Velocity of closure of Björk-Shiley Convexo-Concave mitral valves: effect of mitral annulus orientation and rate of left ventricular pressure rise.

The purpose of this study was to determine analytically the hemodynamic factors that affect the closing velocity of the disc of Björk-Shiley convexo-concave (BSCC) prosthetic mitral valves. The motion of the BSCC disk was modelled by Newton's second law written in the form of a second order differential equation which expressed the instantaneous angle of the disc with respect to the valve ring as a function of the instantaneous pressure drop across the mitral valve, delta P(t), and the angle of the pressure gradient vector acting upon the disc during closure. The disc closes in response to the negative pressure drop created by the crossover of left atrial and left ventricular (LV) pressures. The rate of closure depends on the rate of development of the pressure drop across the valve, d delta P/dt, which is largely dependent upon the rate of change of left ventricular pressure during isovolumic contraction, LV dP/dt.
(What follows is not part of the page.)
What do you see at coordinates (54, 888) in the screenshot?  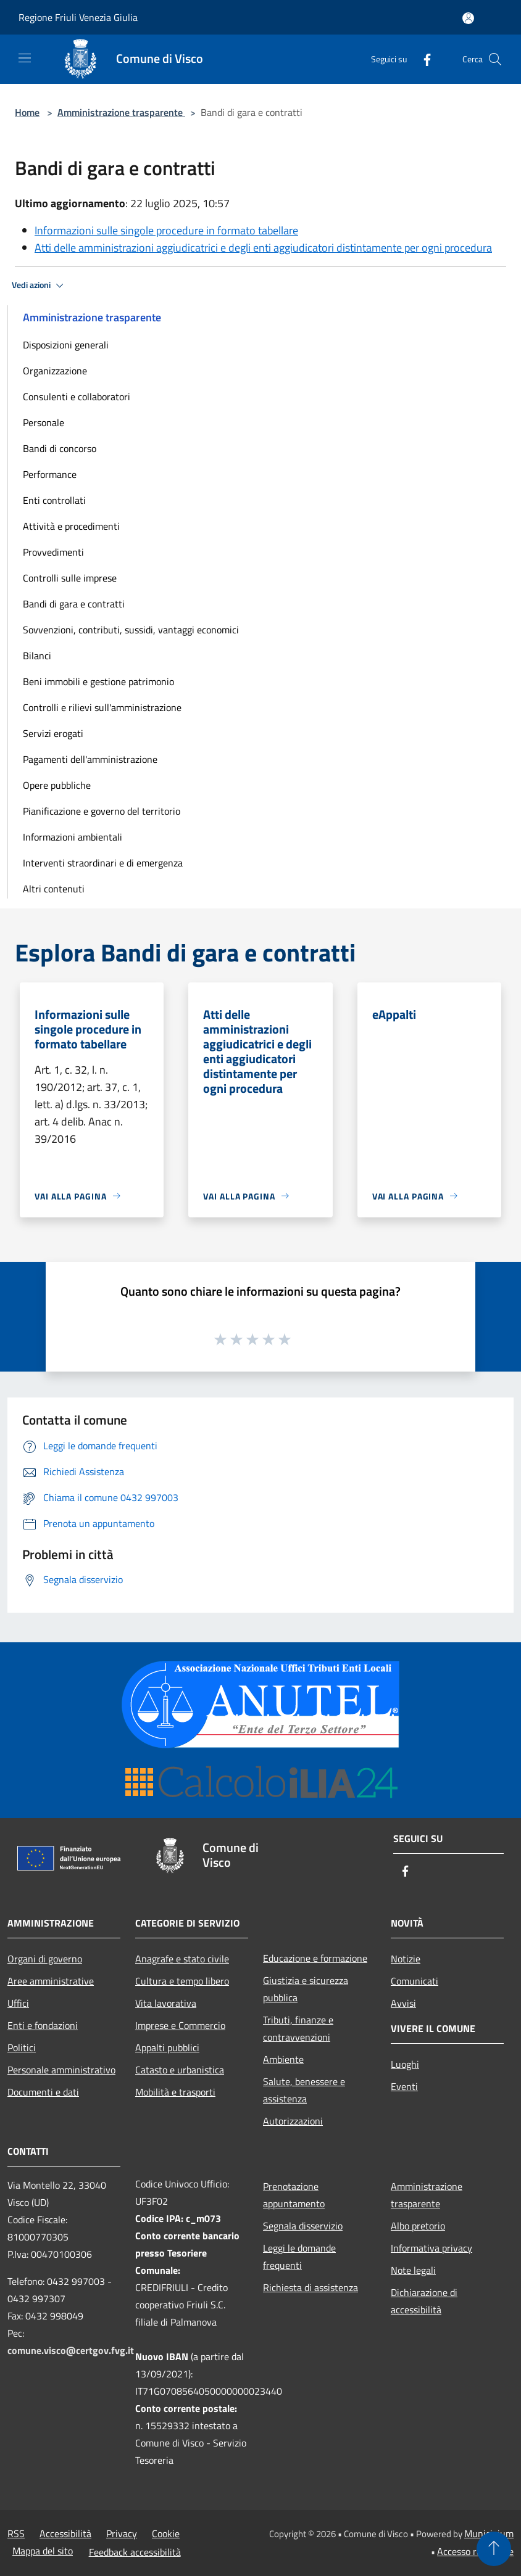 I see `Altri contenuti` at bounding box center [54, 888].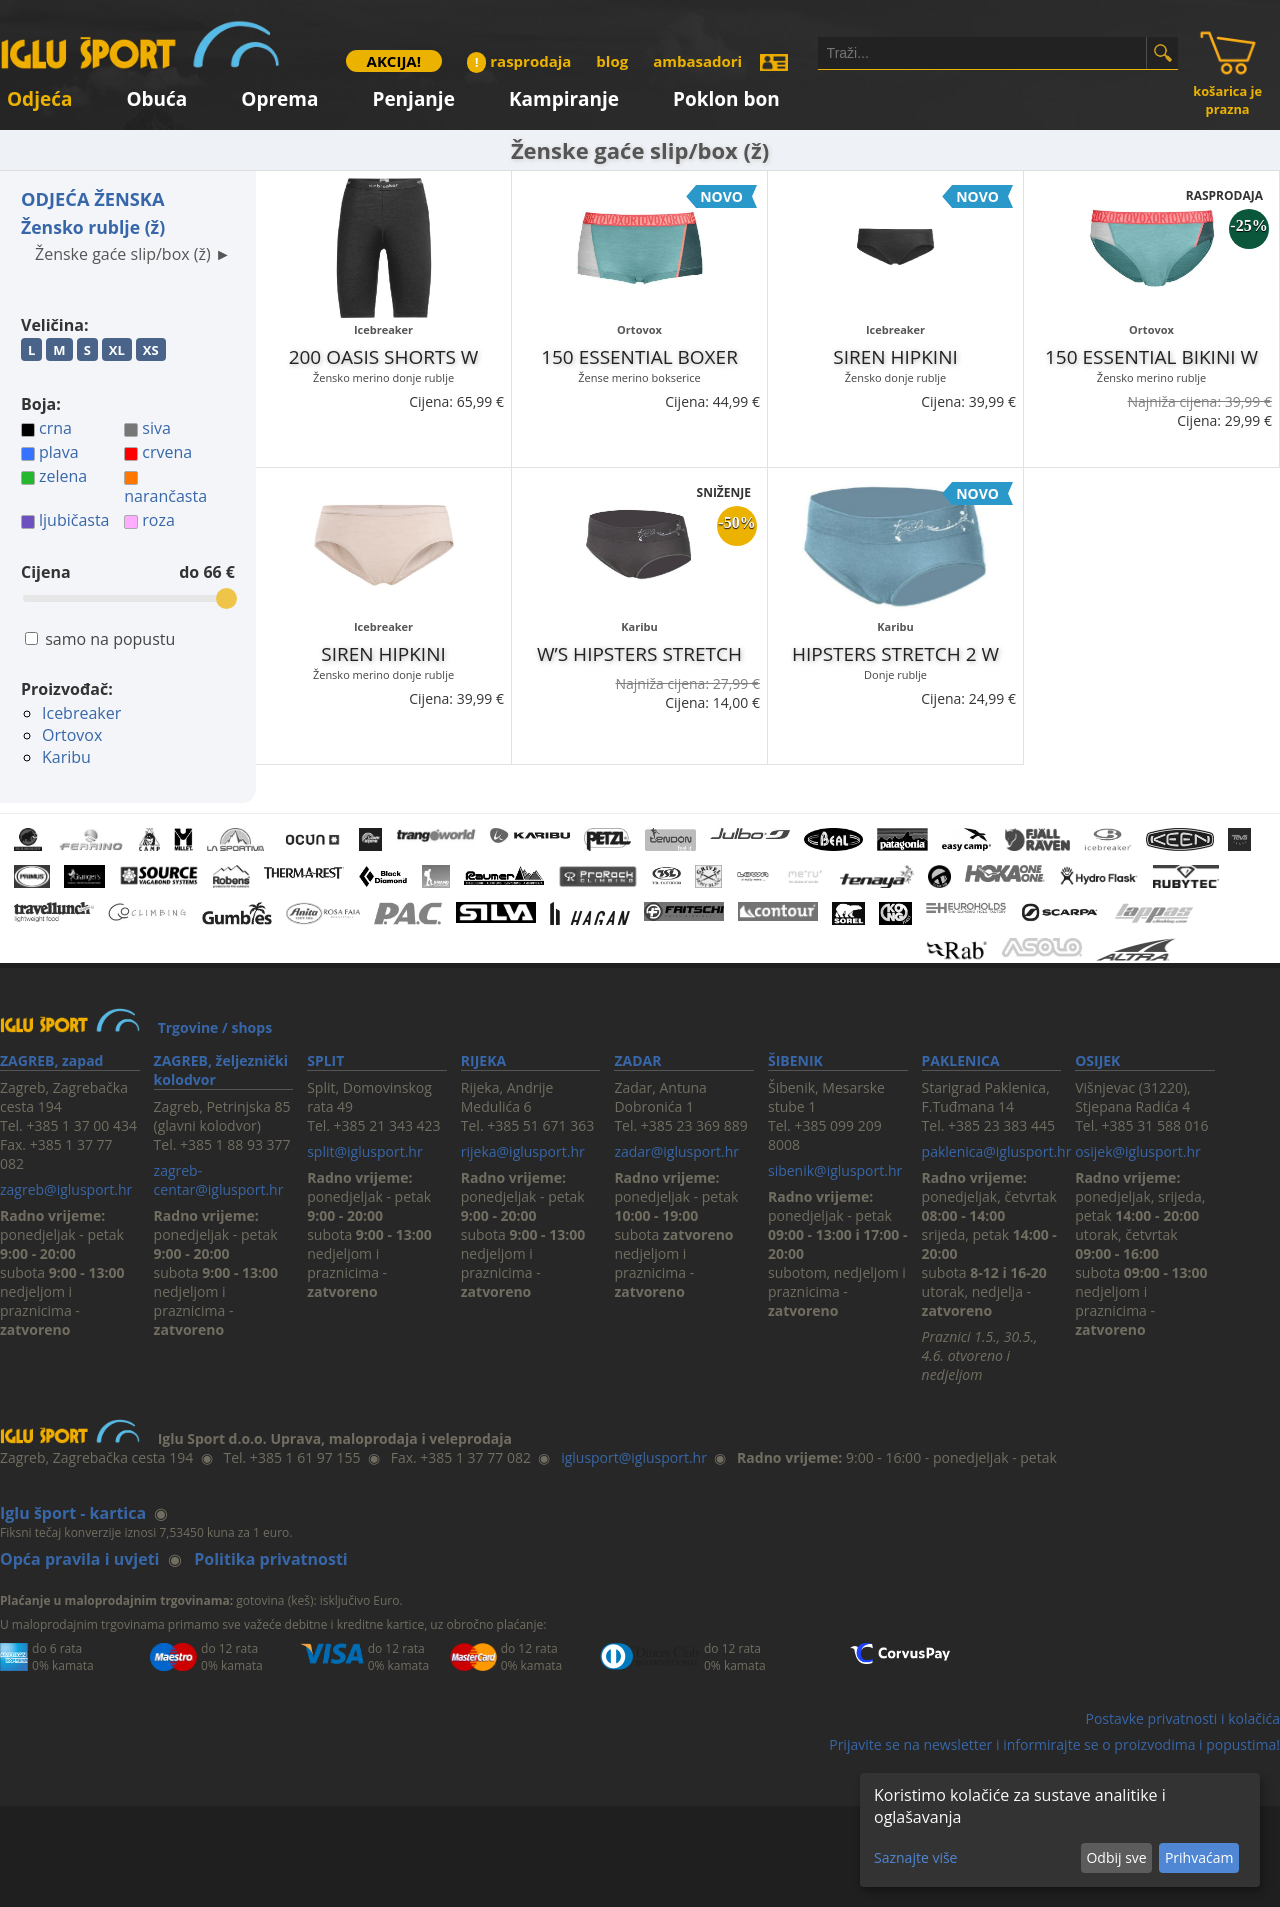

The closure rate is also strongly dependent on the initial angle of the pressure drop vector with respect to the disc. The disc was predicted to reach its highest velocity at the moment of impact, based on the Runge-Kutta solution. Modelling suggests that a high LV dP/dt during valve closure or distorted LV geometry, causing the angle between the fully open disc and the pressure drop vector to shift, will cause the valve to have a high velocity at the moment of impact and may produce high impact loads.